Le lundi 27 janvier 2014 à 15:00 - SupAgro, salle A bâtiment 1 (administration)Nathalie Peyrard
Weeds are responsible for yield losses in arable fields, whereas the role of weeds in agro-ecosystem food webs and in providing ecological services has been well established. Innovative weed management policies have to be designed to handle this trade-off between production and regulation services. As a consequence, there has been a growing interest in the study of the spatial distribution of weeds in crops, as a prerequisite to management. Such studies are usually based on maps of weed species.
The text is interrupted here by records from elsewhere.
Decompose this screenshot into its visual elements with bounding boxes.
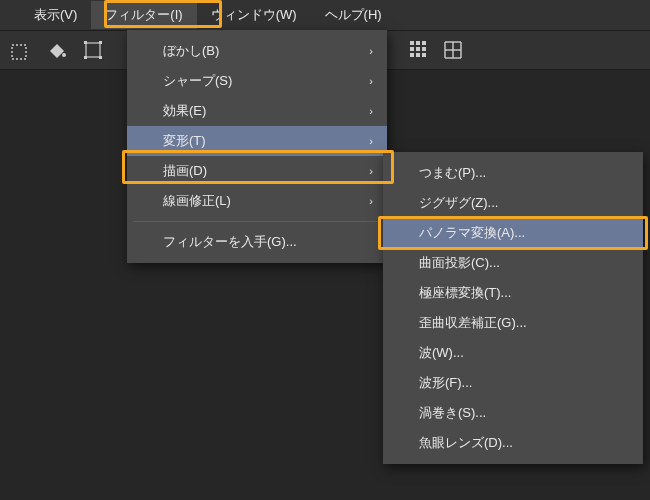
filter-effect[interactable]: 効果(E) › bbox=[127, 96, 387, 126]
transform-waveform-label: 波形(F)... bbox=[419, 374, 472, 392]
transform-submenu: つまむ(P)... ジグザグ(Z)... パノラマ変換(A)... 曲面投影(C… bbox=[383, 152, 643, 464]
filter-blur-label: ぼかし(B) bbox=[163, 42, 219, 60]
menubar: 表示(V) フィルター(I) ウィンドウ(W) ヘルプ(H) bbox=[0, 0, 650, 30]
chevron-right-icon: › bbox=[369, 45, 373, 57]
transform-fisheye[interactable]: 魚眼レンズ(D)... bbox=[383, 428, 643, 458]
chevron-right-icon: › bbox=[369, 75, 373, 87]
transform-wave[interactable]: 波(W)... bbox=[383, 338, 643, 368]
svg-rect-15 bbox=[422, 53, 426, 57]
selection-icon[interactable] bbox=[6, 35, 36, 65]
transform-curved[interactable]: 曲面投影(C)... bbox=[383, 248, 643, 278]
chevron-right-icon: › bbox=[369, 165, 373, 177]
filter-render-label: 描画(D) bbox=[163, 162, 207, 180]
transform-zigzag[interactable]: ジグザグ(Z)... bbox=[383, 188, 643, 218]
filter-sharpen[interactable]: シャープ(S) › bbox=[127, 66, 387, 96]
transform-polar-label: 極座標変換(T)... bbox=[419, 284, 511, 302]
chevron-right-icon: › bbox=[369, 105, 373, 117]
svg-rect-2 bbox=[86, 43, 100, 57]
filter-lineart-label: 線画修正(L) bbox=[163, 192, 231, 210]
transform-zigzag-label: ジグザグ(Z)... bbox=[419, 194, 498, 212]
transform-handles-icon[interactable] bbox=[78, 35, 108, 65]
svg-rect-4 bbox=[99, 41, 102, 44]
transform-spiral-label: 渦巻き(S)... bbox=[419, 404, 486, 422]
transform-pinch-label: つまむ(P)... bbox=[419, 164, 486, 182]
menu-filter[interactable]: フィルター(I) bbox=[91, 1, 196, 29]
transform-curved-label: 曲面投影(C)... bbox=[419, 254, 500, 272]
filter-sharpen-label: シャープ(S) bbox=[163, 72, 232, 90]
filter-render[interactable]: 描画(D) › bbox=[127, 156, 387, 186]
transform-panorama-label: パノラマ変換(A)... bbox=[419, 224, 525, 242]
svg-rect-11 bbox=[416, 47, 420, 51]
svg-rect-6 bbox=[99, 56, 102, 59]
svg-rect-3 bbox=[84, 41, 87, 44]
grid-large-icon[interactable] bbox=[438, 35, 468, 65]
svg-point-1 bbox=[62, 53, 66, 57]
filter-get-label: フィルターを入手(G)... bbox=[163, 233, 297, 251]
svg-rect-14 bbox=[416, 53, 420, 57]
grid-small-icon[interactable] bbox=[404, 35, 434, 65]
chevron-right-icon: › bbox=[369, 195, 373, 207]
filter-transform-label: 変形(T) bbox=[163, 132, 206, 150]
svg-rect-8 bbox=[416, 41, 420, 45]
filter-effect-label: 効果(E) bbox=[163, 102, 206, 120]
filter-dropdown: ぼかし(B) › シャープ(S) › 効果(E) › 変形(T) › 描画(D)… bbox=[127, 30, 387, 263]
transform-fisheye-label: 魚眼レンズ(D)... bbox=[419, 434, 513, 452]
svg-rect-0 bbox=[12, 45, 26, 59]
filter-transform[interactable]: 変形(T) › bbox=[127, 126, 387, 156]
transform-wave-label: 波(W)... bbox=[419, 344, 464, 362]
menu-separator bbox=[133, 221, 381, 222]
chevron-right-icon: › bbox=[369, 135, 373, 147]
svg-rect-12 bbox=[422, 47, 426, 51]
transform-distort-label: 歪曲収差補正(G)... bbox=[419, 314, 527, 332]
transform-distort[interactable]: 歪曲収差補正(G)... bbox=[383, 308, 643, 338]
menu-window[interactable]: ウィンドウ(W) bbox=[197, 1, 311, 29]
svg-rect-13 bbox=[410, 53, 414, 57]
svg-rect-5 bbox=[84, 56, 87, 59]
menu-help[interactable]: ヘルプ(H) bbox=[311, 1, 396, 29]
transform-panorama[interactable]: パノラマ変換(A)... bbox=[383, 218, 643, 248]
svg-rect-10 bbox=[410, 47, 414, 51]
transform-polar[interactable]: 極座標変換(T)... bbox=[383, 278, 643, 308]
menu-view[interactable]: 表示(V) bbox=[20, 1, 91, 29]
filter-lineart[interactable]: 線画修正(L) › bbox=[127, 186, 387, 216]
svg-rect-9 bbox=[422, 41, 426, 45]
filter-blur[interactable]: ぼかし(B) › bbox=[127, 36, 387, 66]
bucket-icon[interactable] bbox=[42, 35, 72, 65]
filter-get[interactable]: フィルターを入手(G)... bbox=[127, 227, 387, 257]
transform-pinch[interactable]: つまむ(P)... bbox=[383, 158, 643, 188]
transform-spiral[interactable]: 渦巻き(S)... bbox=[383, 398, 643, 428]
svg-rect-7 bbox=[410, 41, 414, 45]
transform-waveform[interactable]: 波形(F)... bbox=[383, 368, 643, 398]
The issues involved in building probabilistic models of spatial processes as well as plausible maps of the process on the basis of models and observed data are frequently encountered and important. As important is the question of designing optimal sampling policies that make it possible to build maps of high probability when the model is known. This optimization problem is more complex to solve than the pure reconstruction problem and cannot generally be solved exactly.A generic approach to spatial sampling for optimizing map construction, based on Markov random fields (MRF), is provided and applied to the problem of weed sampling for mapping. MRF offer a powerful representation for reasoning on large sets of random variables in interaction. In the field of spatial statistics, the design of sampling policies has been largely studied in the case of continuous variables, using tools from the geostatistics domain. In the MRF case with finite state space variables, some heuristics have been proposed for the design problem but no universally accepted solution exists, particularly when considering adaptive policies as opposed to static ones. The problem of designing an adaptive sampling policy in an MRF can be formalized as an optimization problem. By combining tools from the fields of Artificial Intelligence (AI) and Computational Statistics, an original algorithm is then proposed for approximate resolution. This generic procedure, referred to as Least-Squares Dynamic Programming (LSDP), combines an approximation of the value of a sampling policy based on a linear regression, the construction of a batch of MRF realizations and a backwards induction algorithm. Based on an empirical comparison of the performance of LSDP with existing one-step-look-ahead sampling heuristics and solutions provided by classical AI algorithms, the following conclusions can be derived:
(i) a naive heuristic consisting of sampling sites where marginals are the most uncertain is already an efficient sampling approach;
(ii) LSDP outperforms all the classical approaches we have tested; and
(iii) LSDP outperforms the na"ive heuristic approach in cases where sampling costs are not uniform over the set of variables or where sampling actions are constrained.